Жизнь одной девушки, которую я люблю, и неисчислимое множество чужих жизней на другой чаше весов… Айлин, прости, но разве ты сама хотела бы этого, моя храбрая девочка? Девочка, которая выбрала собственную смерть ради спасения страны… Вот она, справедливость богов, колесо судьбы. Я столько раз отправлял на смерть других, а теперь судьба платит мне той же монетой. Айлин… Моя любовь, единственный смысл моей жизни…»

Он встал, чувствуя, как голова кружится, а сердце колет сотня мелких иголочек. Подошёл к окну и вгляделся в ночной сад, раскинувшийся вокруг особняка. За голыми деревьями угадывался силуэт ажурной чугунной ограды, темнели клубки огромных птиц на ветвях – в саду Бастельеро всегда жили вороны, которых никто не смел тронуть из уважения к родовому гербу.

Грегор и сам любил этих умных важных птиц, но сейчас мысль о них показалась почему‑то зловещей. Он не хотел думать о смерти. Он, некромант, отчаянно боялся даже на миг предположить, что знакомая и вроде бы послушная стихия предаст его, отобрав Айлин.
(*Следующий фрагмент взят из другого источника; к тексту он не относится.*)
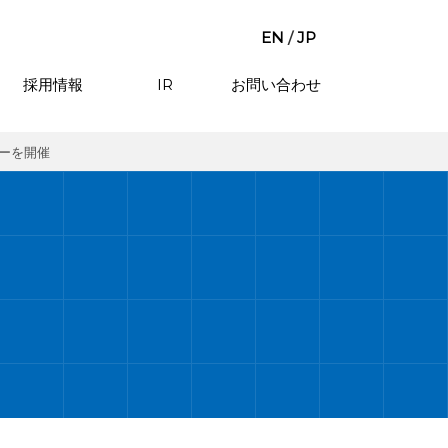
EN
/
JP
採用情報
IR
お問い合わせ
ナーを開催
«Несколько дней, – подумал он, уже не стараясь ни в чём себя убедить. – Пока они достигнут Керуа, пока их поймают, пока отправят в столицу… Конечно, курьер с донесением прибудет раньше, но ещё несколько дней волноваться глупо и бессмысленно. Проклятье! Я всю жизнь считал это отличным доводом для себя и других! Можешь что‑то сделать – делай! Не можешь – просто терпи и жди. Но вот сейчас такая простая и ясная логика больше не действует!»

Он с трудом разжал пальцы, но не уронил ленточку, а бережно разгладил её, свернул и сунул во внутренний карман камзола. Глупо, но от этого показалось теплее, терзающий сердце колючий холод отступил.

«Претемнейшая, – подумал Грегор. – Я впервые понимаю тех некромантов, что возвращали своих возлюбленных из Твоих Садов. Возвращали, зная, какова будет кара. Зная, что без твоего позволения вернётся тело с разумом, но без души, извращённая аморальная тварь, не различающая добро и зло. Просто не могли иначе… Претемнейшая, молю, убереги меня от этого выбора, потому что я боюсь собственной силы!»